We spent some time roaming around the grounds of this old castle and then shopping in the marketplace. They have a lot of neat things you can buy for gifts there. Tons and tons of every type of nesting doll imaginable. Browse the whole area before you buy, since prices do vary a bit and most of the items are identical from booth to booth. Prices are pretty amazing though compared to US prices. And then they have a plethora of furs and those vendors will chase you down and put hats on your head to convince you to buy them. It’s entertaining yet annoying at the same time. My buddy and her hubby and been to the market a previous day so they knew their way around, so they gave me a little tour. It was a fun relaxing afternoon and the weather wasn’t all too bad for me, a bit windy but tolerable. Here’s a couple pics from our outing, pics of me taken by my HSCT buddy.
After that fun adventure, I left them at the motel and headed back to the tram station to catch the tram back to the hospital. It took about 15 minutes of waiting until the next #11 tram showed up, but I even managed to get off at the right stop by the hospital! Not that it would have mattered since the tram turns around right there and starts back, so pretty idiot proof.
So let’s discuss the menu for the day. Like always there are 4 meals a day. Breakfast #1 shows up around 8:30-9:00am depending on the day. Breakfast #2 shows up around 12:00pm. Lunch comes around 2:00pm, and then finally dinner at 6:00pm. Breakfast #1 consisted of a square of egg, guess you could call it a quiche or casserole, regardless it was basically egg whites baked in a pan and cut into chunks. A white gooey mixture that sorta looks and tastes like tapioca, not sure what it is, but for future reference I will refer to it as the tapioca slurry. And then some bread. Breakfast #2 was pretty boring, the standard hunk of beef, 2 cooked apples, plum tea, and baby yogurt. Here’s some pics of those 2 meals.

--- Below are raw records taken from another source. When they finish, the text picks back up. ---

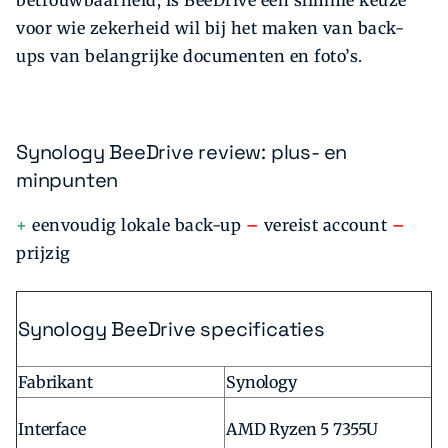
betrouwbaarheid, is BeeDrive een slimme keuze
voor wie zekerheid wil bij het maken van back-
ups van belangrijke documenten en foto’s.
Synology BeeDrive review: plus- en
minpunten
+
eenvoudig lokale back-up
–
vereist account
–
prijzig
Synology BeeDrive specificaties
Fabrikant
Synology
Interface
AMD Ryzen 5 7355U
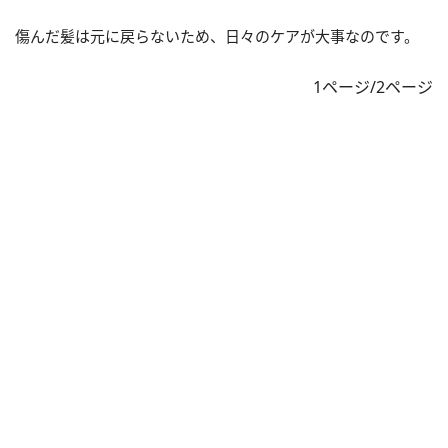
傷んだ髪は元に戻らないため、日々のケアが大事なのです。
1ページ/2ページ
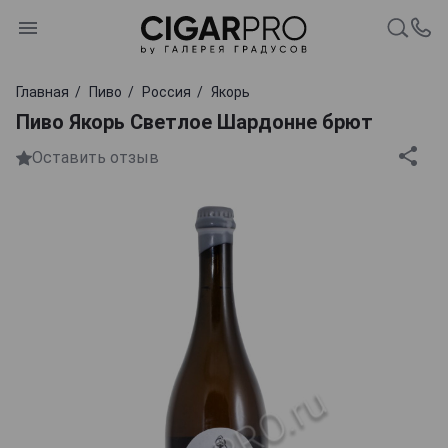
Главная
Пиво
Россия
Якорь
Пиво Якорь Светлое Шардонне брют
Оставить отзыв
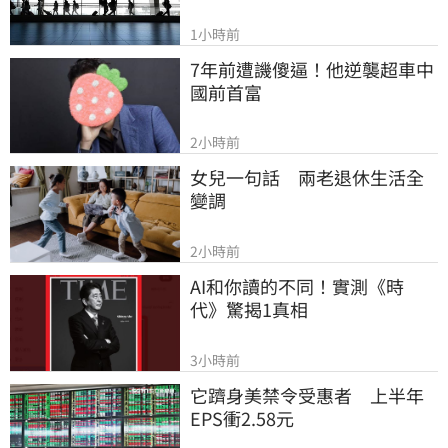
1小時前
7年前遭譏傻逼！他逆襲超車中
國前首富
2小時前
女兒一句話　兩老退休生活全
變調
2小時前
AI和你讀的不同！實測《時
代》驚揭1真相
3小時前
它躋身美禁令受惠者　上半年
EPS衝2.58元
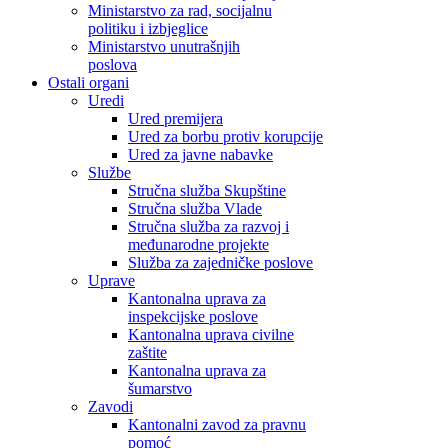
Ministarstvo za rad, socijalnu
politiku i izbjeglice
Ministarstvo unutrašnjih
poslova
Ostali organi
Uredi
Ured premijera
Ured za borbu protiv korupcije
Ured za javne nabavke
Službe
Stručna služba Skupštine
Stručna služba Vlade
Stručna služba za razvoj i
međunarodne projekte
Služba za zajedničke poslove
Uprave
Kantonalna uprava za
inspekcijske poslove
Kantonalna uprava civilne
zaštite
Kantonalna uprava za
šumarstvo
Zavodi
Kantonalni zavod za pravnu
pomoć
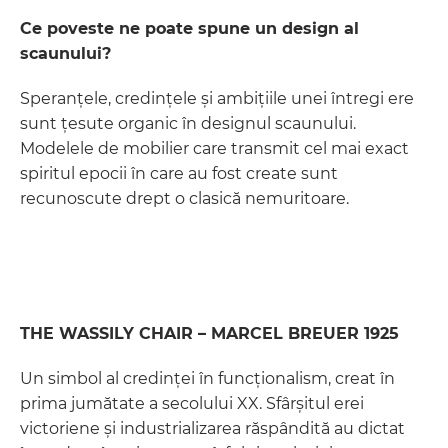
Ce poveste ne poate spune un design al
scaunului?
Speranțele, credințele și ambițiile unei întregi ere
sunt țesute organic în designul scaunului.
Modelele de mobilier care transmit cel mai exact
spiritul epocii în care au fost create sunt
recunoscute drept o clasică nemuritoare.
THE WASSILY CHAIR – MARCEL BREUER 1925
Un simbol al credinței în funcționalism, creat în
prima jumătate a secolului XX. Sfârșitul erei
victoriene și industrializarea răspândită au dictat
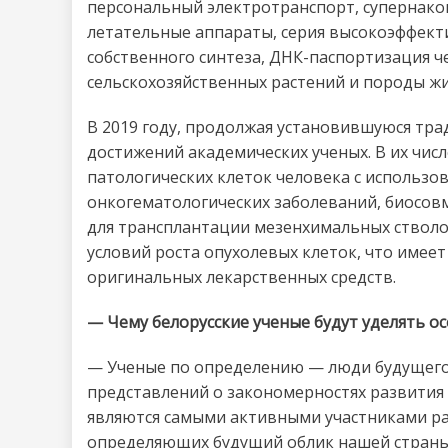
персональный электротранспорт, супернако
летательные аппараты, серия высокоэффект
собственного синтеза, ДНК-паспортизация ч
сельскохозяйственных растений и породы ж
В 2019 году, продолжая установившуюся тр
достижений академических ученых. В их чи
патологических клеток человека с использо
онкогематологических заболеваний, биосов
для трансплантации мезенхимальных стволов
условий роста опухолевых клеток, что имее
оригинальных лекарственных средств.
— Чему белорусские ученые будут уделять ос
— Ученые по определению — люди будущего.
представлений о закономерностях развития 
являются самыми активными участниками ра
определяющих будущий облик нашей страны.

Then came lunch. I actually wasn’t here for lunch today, I was off at the marketplace, but they still leave you food. So it had been sitting there for several hours by the time I got back so I salvaged the bread and everything else got tossed. It actually had some items on it that looked interesting that I hadn’t tried before so kinda bummed. It had the normal buckwheat side, but then it looked like slices of liver in some sort of sauce. Along with fish soup and bread. Then dinner time! Tonight it consisted of some white fish fillets that were quite bony. I have yet to figure out what type of fish it is but given the taste and texture I’m assuming it’s something like pollock or whiting. Then a side of mashed potatoes, bread, and the usual pack of cookies. Here’s the pics of that meal.
So that was my day. I think I’m the only member of my testing group that is actually staying in the hospital tonight, everyone else has carers here and I think everyone else bailed and is staying in the motels tonight. They don’t know what they are missing out on! I mean I did get to see some lady training the maintenance workers how to do some crazy dance in the ally between the buildings, they all missed out on seeing that excitement, they were even recording it. I’ll probably end the night by coloring or cross-stitching. Hoping I can do my pelvic ultrasound tomorrow morning and then I’ll be done till Saturday. My plan was to spend tomorrow roaming around the Kremlin and Red Square area but that whole area is closed down today and tomorrow, so no doing that. I do plan to visit it one of these days though before the neck line goes in and we are stuck in the hospital grounds!